For one, the field of reinforcement learning deserves more attention than we could grant in this course. Its recent successes compete with those of supervised learning. One story that hit the front pages was about AlphaGo, the program that made a sensation by beating a human at the ancient game of Go, uses reinforcement learning.

Unsupervised learning is ML applied to unlabeled data, and it’s also a trending topic these days. Among other things, people are coming up with clever ways to use neural networks to compress or cluster data.

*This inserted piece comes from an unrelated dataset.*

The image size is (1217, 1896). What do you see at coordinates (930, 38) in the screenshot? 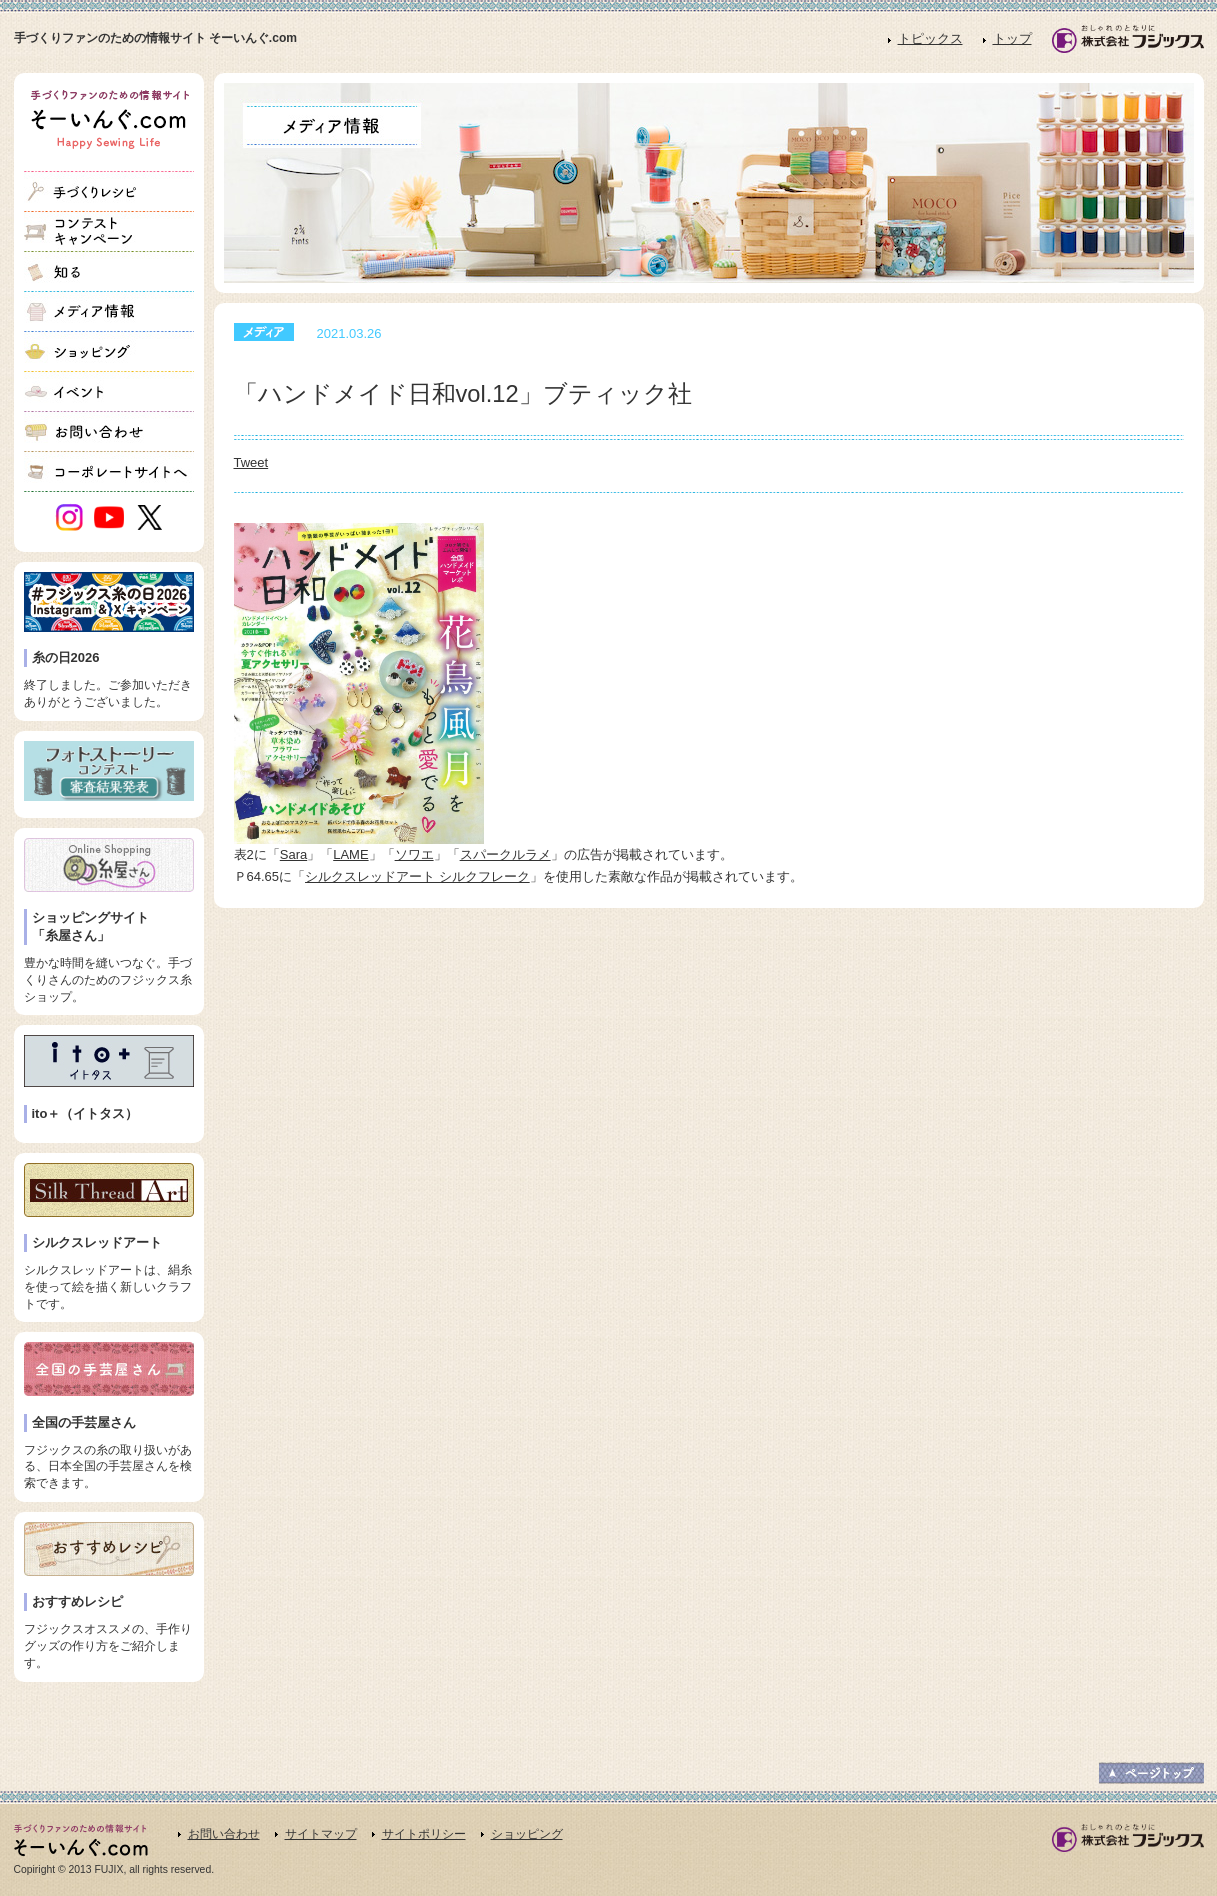 I see `トピックス` at bounding box center [930, 38].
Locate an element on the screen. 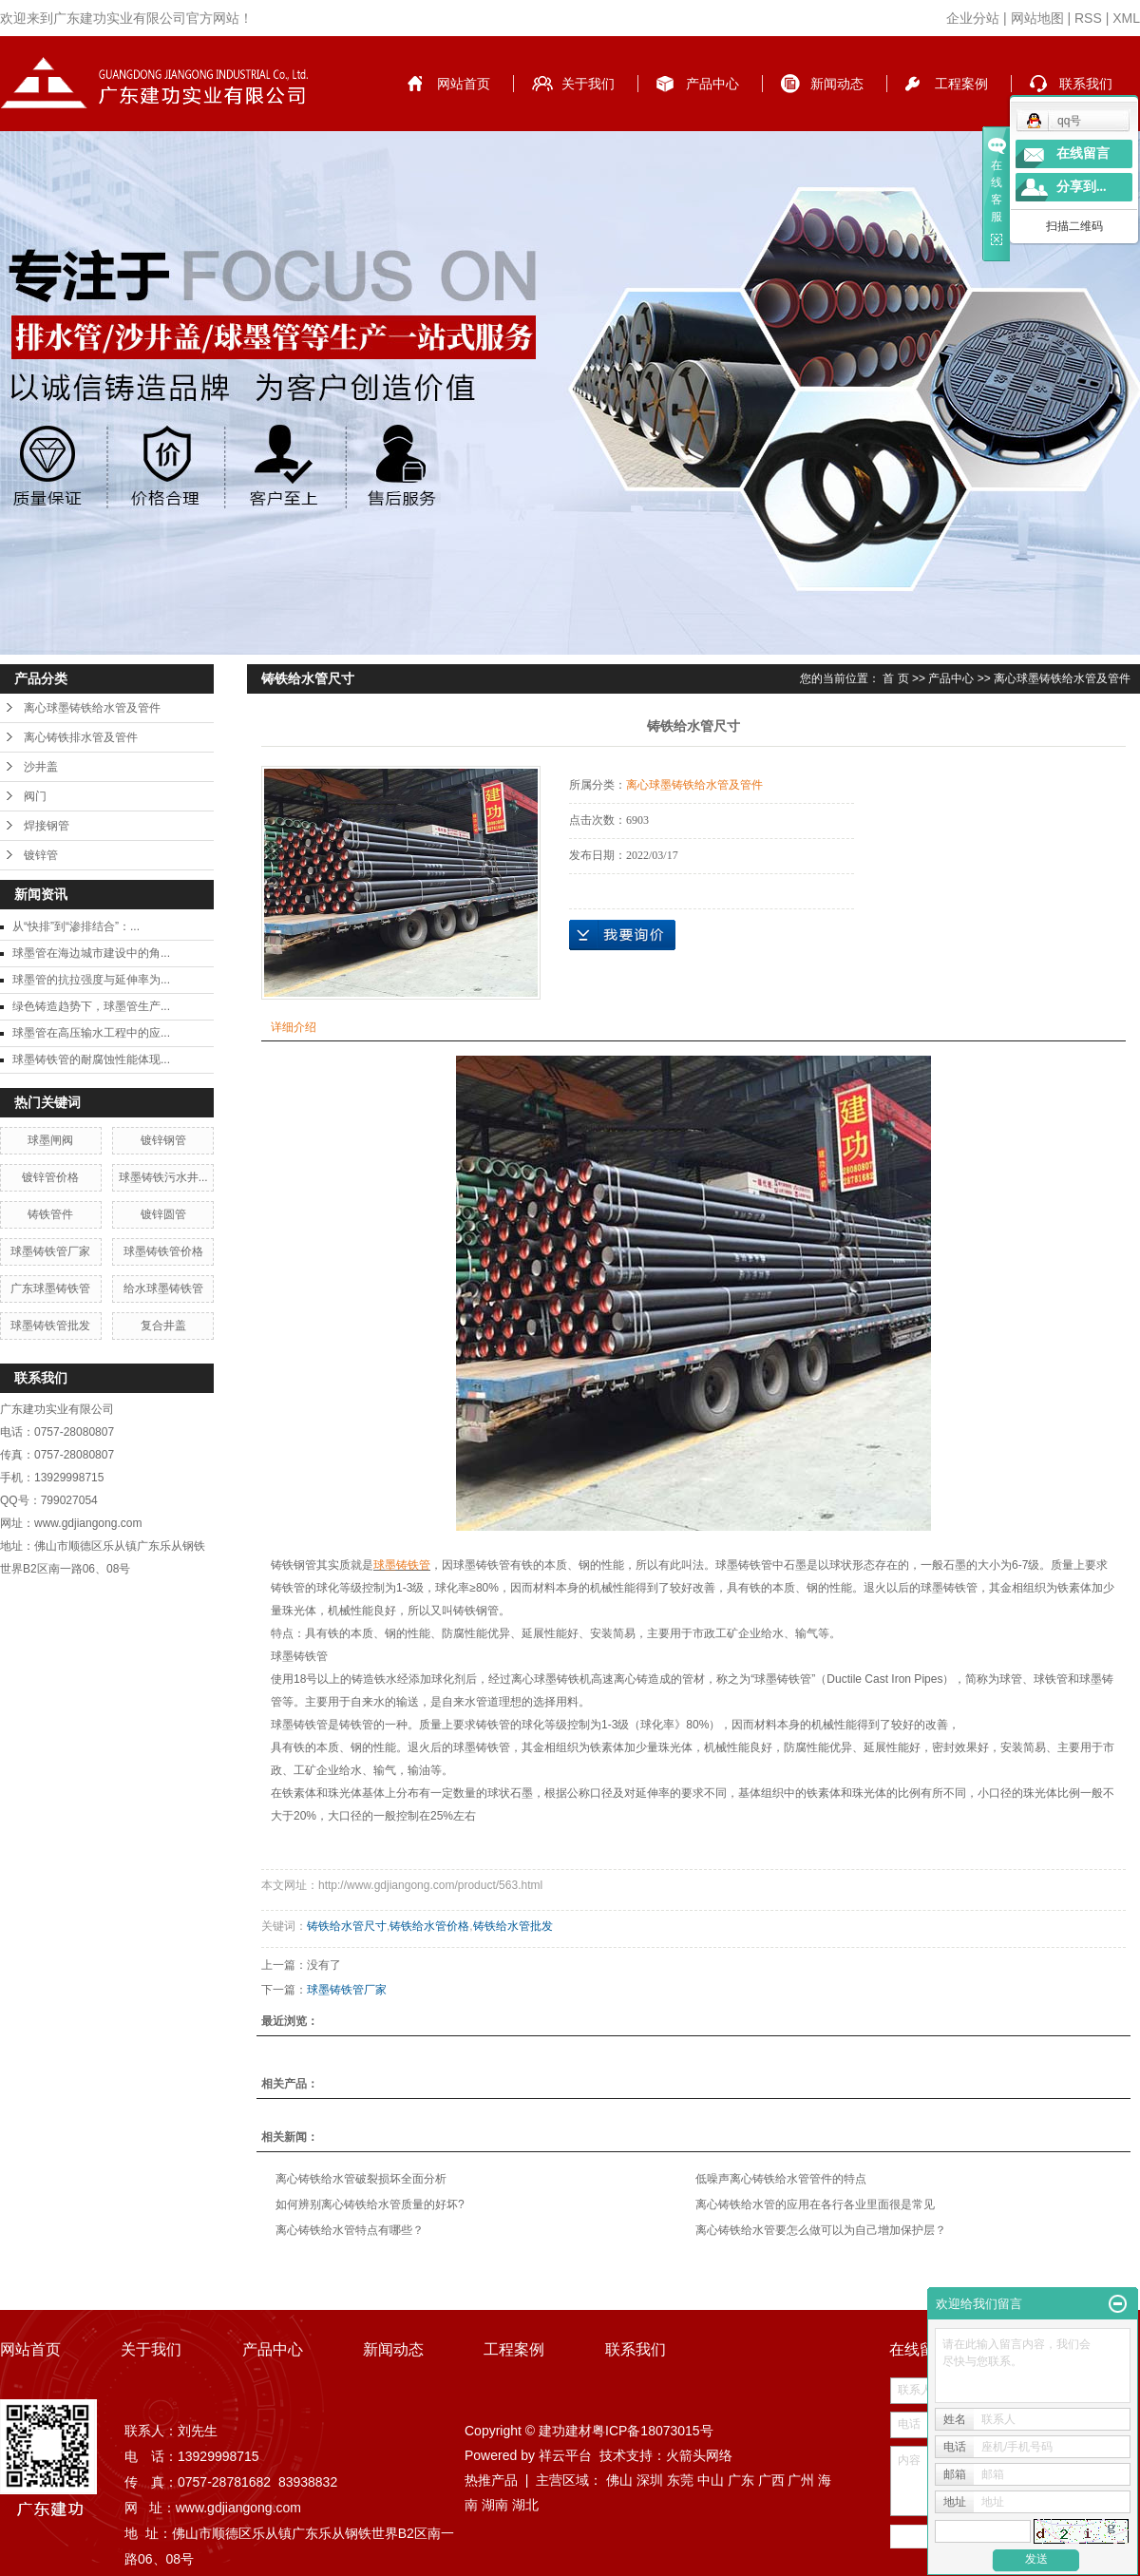 Image resolution: width=1140 pixels, height=2576 pixels. 首 页 is located at coordinates (895, 678).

Another exciting branch of ML is called semi-supervised learning, and it uses a mixture of labeled and unlabeled data to train a machine learning system. It’s often easier to collect large amounts of unlabeled data than labeled data, and semi-supervised learning can be a brilliant way to use all those extra data.

However, even if we stick to supervised learning, we have plenty to look at, especially if we like computer science or statistics. While this course focused on neural networks, there are other algorithms worth learning, and some of them still work better than neural networks in specific circumstances. For a couple of examples, look at support vector machines and random forests.

The hands-on path

Last but not least, here is one final path into the world of machine learning, and the one that we could find most exciting as a developer. Instead of cherry-picking a subfield of ML upfront, keep our options open and join a competition on Kaggle a popular platform that organizes ML challenges.